Anche il governo degli Stati Uniti di recente ha scoperto che 12 categorie di sovvenzioni della Cina per i suoi produttori solari erano illegali e che gli esportatori cinesi avevano esportato sottocosto cellule solari negli Stati Uniti ai margini tra il 30% ed il 250%. Per questo ha introdotto una sorta di dazio sui pannelli cinesi.

E l’Europa? Non tutti sono d’accordo all’introduzione di simili misure protezionistiche nel Vecchio Continente. Till Richter, Managing Partner dell’azienda fotovoltaica tedesca Richter Solar ritiene che non sia conveniente: “Una denuncia antidumping sarebbe miope di fronte all’evidenza che la maggior parte delle aziende sarebbe sfavorita di fronte ad un’iniziativa guidata soltanto da pochi rappresentanti del settore. La struttura portante dell’industria solare, costituita da piccoli e medi installatori locali, sviluppatori, rivenditori, ingegneri e tecnici, che rappresentano migliaia di posti di lavoro in Europa, sarebbe messa a rischio nel caso in cui l’Unione Europea arrivasse ad imporre misure antidumping“.

Perché? Secondo Richter l’Unione Europea trae ampi vantaggi dai mercati aperti e dal libero scambio, per questa ragione l’introduzione di eventuali misure protezionistiche “creerebbero una situazione in cui tutti sono perdenti sotto vari fronti“. Per questo, continua, “è quindi necessario che tutti i player del mercato fotovoltaico mondiale lavorino insieme costruttivamente, per risolvere qualsiasi disputa commerciale in maniera congiunta, attraverso la negoziazione piuttosto che attraverso azioni unilaterali“.

Non sono dello stesso avviso Nitzschke e Alessandro Cremonesi, presidente IFI. Secondo il Presidente di EU ProSun “l’industria europea non vuole aumentare i prezzi, ma piuttosto fermare l’attuale corsa dannosa verso il fondo. Se l’Unione Europea agisce rapidamente, abbiamo una probabilità di mantenere una base di produzione solare sostenibile in Europa a vantaggio dei posti di lavoro, della crescita, dell’innovazione e del pianeta.

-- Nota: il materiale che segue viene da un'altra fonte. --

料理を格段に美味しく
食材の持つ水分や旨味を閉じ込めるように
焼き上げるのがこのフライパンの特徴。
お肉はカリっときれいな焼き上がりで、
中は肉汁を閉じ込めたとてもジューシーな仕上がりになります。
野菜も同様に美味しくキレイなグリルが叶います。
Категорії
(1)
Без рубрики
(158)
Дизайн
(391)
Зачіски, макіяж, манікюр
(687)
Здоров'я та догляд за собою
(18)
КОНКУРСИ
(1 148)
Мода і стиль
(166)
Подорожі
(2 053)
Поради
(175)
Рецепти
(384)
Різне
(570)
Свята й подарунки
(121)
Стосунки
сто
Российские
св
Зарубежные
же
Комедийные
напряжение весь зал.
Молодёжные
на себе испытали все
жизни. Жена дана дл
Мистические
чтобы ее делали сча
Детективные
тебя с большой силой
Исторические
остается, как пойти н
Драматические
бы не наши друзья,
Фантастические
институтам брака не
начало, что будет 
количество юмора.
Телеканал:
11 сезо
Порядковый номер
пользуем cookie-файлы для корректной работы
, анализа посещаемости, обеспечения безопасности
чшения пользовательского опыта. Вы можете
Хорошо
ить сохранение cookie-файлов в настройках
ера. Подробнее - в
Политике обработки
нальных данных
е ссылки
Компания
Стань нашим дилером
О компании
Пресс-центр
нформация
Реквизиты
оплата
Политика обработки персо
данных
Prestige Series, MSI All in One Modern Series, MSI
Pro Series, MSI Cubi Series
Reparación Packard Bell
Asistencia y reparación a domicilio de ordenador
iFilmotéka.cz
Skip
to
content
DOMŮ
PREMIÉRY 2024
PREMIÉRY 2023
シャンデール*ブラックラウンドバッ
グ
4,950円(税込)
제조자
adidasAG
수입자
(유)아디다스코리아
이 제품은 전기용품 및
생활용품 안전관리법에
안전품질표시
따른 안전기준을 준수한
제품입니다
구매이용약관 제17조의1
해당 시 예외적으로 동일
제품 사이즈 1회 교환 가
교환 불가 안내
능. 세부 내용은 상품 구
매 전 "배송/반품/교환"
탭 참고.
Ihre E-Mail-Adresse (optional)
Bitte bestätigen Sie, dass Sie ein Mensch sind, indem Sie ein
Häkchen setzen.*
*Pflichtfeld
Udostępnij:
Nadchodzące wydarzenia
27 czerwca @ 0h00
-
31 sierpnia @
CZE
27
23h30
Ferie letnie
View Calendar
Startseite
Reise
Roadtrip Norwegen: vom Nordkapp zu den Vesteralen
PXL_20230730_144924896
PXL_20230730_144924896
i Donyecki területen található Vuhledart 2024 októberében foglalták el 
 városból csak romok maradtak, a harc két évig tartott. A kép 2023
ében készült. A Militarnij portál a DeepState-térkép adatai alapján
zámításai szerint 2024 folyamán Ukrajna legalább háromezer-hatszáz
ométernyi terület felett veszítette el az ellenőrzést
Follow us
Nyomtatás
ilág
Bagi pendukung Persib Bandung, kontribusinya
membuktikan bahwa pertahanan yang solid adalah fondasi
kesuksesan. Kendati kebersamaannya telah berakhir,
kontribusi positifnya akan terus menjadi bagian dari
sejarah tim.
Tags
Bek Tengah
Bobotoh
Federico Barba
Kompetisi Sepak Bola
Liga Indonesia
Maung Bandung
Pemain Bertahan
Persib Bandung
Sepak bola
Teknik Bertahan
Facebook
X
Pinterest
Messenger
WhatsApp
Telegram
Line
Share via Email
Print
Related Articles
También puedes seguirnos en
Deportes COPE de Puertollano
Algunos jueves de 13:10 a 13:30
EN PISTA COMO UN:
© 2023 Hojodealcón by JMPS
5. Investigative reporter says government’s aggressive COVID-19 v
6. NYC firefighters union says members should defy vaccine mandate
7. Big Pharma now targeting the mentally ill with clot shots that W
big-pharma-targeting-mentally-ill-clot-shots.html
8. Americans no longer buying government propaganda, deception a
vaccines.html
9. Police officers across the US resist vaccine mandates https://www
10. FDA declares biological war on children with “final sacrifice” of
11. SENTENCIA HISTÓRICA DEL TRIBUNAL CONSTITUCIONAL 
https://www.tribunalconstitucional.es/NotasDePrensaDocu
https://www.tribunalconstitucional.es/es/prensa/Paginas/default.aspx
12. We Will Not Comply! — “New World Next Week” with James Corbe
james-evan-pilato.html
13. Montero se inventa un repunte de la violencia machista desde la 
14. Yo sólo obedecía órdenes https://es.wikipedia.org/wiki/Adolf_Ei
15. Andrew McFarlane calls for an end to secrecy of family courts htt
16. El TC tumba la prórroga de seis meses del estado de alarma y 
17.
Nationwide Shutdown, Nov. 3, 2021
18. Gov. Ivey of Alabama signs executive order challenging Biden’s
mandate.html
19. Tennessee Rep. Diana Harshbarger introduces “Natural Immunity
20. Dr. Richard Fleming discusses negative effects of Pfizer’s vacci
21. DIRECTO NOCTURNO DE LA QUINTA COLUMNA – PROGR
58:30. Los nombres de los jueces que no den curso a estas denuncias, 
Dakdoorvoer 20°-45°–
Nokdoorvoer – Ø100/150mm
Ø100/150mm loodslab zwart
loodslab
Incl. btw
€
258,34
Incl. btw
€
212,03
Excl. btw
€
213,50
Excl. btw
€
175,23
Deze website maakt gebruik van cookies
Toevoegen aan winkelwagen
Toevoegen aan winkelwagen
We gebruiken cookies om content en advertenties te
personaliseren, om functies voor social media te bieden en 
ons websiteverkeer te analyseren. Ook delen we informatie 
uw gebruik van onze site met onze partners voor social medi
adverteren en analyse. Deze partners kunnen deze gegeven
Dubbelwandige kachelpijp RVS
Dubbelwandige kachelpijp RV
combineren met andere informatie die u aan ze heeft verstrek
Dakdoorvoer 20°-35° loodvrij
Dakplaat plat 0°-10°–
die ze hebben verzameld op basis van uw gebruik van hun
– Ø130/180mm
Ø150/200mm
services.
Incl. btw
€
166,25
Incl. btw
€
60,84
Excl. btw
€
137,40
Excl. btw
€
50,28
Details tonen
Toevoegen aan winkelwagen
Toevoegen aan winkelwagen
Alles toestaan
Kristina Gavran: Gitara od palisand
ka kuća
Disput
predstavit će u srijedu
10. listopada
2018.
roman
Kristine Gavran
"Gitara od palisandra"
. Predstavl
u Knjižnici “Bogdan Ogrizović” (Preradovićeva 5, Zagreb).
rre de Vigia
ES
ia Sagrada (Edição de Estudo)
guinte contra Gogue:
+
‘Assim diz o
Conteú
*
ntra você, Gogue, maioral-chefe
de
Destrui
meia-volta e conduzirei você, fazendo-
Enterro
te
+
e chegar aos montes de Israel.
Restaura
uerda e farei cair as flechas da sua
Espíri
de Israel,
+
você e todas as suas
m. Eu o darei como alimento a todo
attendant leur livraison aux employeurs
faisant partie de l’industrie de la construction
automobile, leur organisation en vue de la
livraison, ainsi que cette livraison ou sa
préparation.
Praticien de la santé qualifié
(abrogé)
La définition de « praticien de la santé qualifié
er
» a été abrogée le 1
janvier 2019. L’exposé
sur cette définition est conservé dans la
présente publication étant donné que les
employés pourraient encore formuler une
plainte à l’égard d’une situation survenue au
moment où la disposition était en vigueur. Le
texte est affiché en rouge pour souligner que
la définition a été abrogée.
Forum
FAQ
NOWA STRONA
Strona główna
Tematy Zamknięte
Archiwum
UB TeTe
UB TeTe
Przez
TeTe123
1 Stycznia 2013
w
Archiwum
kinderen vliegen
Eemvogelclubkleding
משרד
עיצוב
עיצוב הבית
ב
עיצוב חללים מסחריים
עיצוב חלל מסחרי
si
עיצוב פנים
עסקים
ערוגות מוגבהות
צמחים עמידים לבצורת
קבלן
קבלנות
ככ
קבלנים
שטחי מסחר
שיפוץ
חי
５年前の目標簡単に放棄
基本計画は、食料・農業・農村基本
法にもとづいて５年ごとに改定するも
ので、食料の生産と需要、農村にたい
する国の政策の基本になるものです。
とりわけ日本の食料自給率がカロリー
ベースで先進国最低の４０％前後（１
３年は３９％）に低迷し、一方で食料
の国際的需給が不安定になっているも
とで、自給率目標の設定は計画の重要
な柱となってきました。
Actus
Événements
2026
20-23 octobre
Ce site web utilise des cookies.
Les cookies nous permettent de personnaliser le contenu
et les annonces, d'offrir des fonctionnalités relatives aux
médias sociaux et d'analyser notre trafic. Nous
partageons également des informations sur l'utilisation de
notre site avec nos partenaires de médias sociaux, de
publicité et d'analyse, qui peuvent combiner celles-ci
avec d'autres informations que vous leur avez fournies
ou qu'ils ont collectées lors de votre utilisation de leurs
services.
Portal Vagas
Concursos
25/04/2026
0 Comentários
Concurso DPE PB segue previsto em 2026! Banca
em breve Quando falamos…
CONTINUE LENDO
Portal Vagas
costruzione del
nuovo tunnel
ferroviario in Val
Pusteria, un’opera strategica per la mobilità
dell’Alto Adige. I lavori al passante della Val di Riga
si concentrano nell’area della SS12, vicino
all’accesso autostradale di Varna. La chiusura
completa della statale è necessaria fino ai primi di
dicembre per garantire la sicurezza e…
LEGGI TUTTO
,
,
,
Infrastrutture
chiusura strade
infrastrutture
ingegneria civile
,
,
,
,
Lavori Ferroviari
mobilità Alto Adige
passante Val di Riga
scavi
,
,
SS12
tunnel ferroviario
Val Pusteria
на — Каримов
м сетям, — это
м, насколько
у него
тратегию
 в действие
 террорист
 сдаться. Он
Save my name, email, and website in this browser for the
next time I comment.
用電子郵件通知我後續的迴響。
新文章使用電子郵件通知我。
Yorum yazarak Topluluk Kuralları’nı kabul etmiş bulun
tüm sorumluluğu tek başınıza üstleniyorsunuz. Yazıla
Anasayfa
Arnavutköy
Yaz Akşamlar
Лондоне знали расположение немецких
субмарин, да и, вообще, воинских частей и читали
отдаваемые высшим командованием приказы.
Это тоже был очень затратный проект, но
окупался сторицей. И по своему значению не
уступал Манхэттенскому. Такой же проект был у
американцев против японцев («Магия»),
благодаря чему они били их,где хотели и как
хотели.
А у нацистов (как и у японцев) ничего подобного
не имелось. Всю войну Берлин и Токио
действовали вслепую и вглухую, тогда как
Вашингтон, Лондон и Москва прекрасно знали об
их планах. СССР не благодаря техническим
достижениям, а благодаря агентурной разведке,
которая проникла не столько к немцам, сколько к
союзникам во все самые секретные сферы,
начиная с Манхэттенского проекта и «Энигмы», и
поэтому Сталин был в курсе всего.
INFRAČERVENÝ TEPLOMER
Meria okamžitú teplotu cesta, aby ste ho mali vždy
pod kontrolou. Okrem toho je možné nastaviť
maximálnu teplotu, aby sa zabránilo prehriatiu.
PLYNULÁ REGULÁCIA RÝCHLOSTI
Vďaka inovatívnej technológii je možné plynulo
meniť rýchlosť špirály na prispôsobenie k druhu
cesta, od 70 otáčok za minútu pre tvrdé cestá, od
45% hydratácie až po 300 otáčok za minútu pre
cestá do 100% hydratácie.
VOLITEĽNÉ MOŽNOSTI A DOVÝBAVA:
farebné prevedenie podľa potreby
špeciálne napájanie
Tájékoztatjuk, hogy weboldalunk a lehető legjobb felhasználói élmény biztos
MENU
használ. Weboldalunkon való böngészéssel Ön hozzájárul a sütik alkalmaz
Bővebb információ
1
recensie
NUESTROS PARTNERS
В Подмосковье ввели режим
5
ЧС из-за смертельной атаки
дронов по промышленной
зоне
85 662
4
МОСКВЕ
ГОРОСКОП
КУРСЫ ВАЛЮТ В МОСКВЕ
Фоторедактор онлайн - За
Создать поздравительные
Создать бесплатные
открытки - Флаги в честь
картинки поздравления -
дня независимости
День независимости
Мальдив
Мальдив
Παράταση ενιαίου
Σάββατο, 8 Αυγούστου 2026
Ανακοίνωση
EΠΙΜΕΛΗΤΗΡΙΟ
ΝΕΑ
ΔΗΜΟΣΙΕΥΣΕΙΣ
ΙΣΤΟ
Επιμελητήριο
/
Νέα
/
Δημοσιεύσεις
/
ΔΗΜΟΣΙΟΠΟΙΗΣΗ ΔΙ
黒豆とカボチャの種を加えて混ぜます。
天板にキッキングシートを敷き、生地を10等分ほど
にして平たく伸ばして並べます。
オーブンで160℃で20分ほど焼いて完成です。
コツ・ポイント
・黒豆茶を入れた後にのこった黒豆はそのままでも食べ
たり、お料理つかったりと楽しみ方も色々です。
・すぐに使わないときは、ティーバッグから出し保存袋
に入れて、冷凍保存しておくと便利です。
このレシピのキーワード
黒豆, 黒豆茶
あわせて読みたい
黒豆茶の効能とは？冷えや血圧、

Gli ha fatto eco il Presidente del Comitato IFI, che ha detto: “La richiesta avanzata alla Commissione Europea per l’apertura di un’indagine anti-dumping è stata nell’ultimo anno fortemente sostenuta dalla nostra Associazione, con l’obiettivo di porre fine alla continua usurpazione del mercato da parte di moduli cinesi offerti a prezzi di dumping.

Concorrenza spietata o eccessivo protezionismo?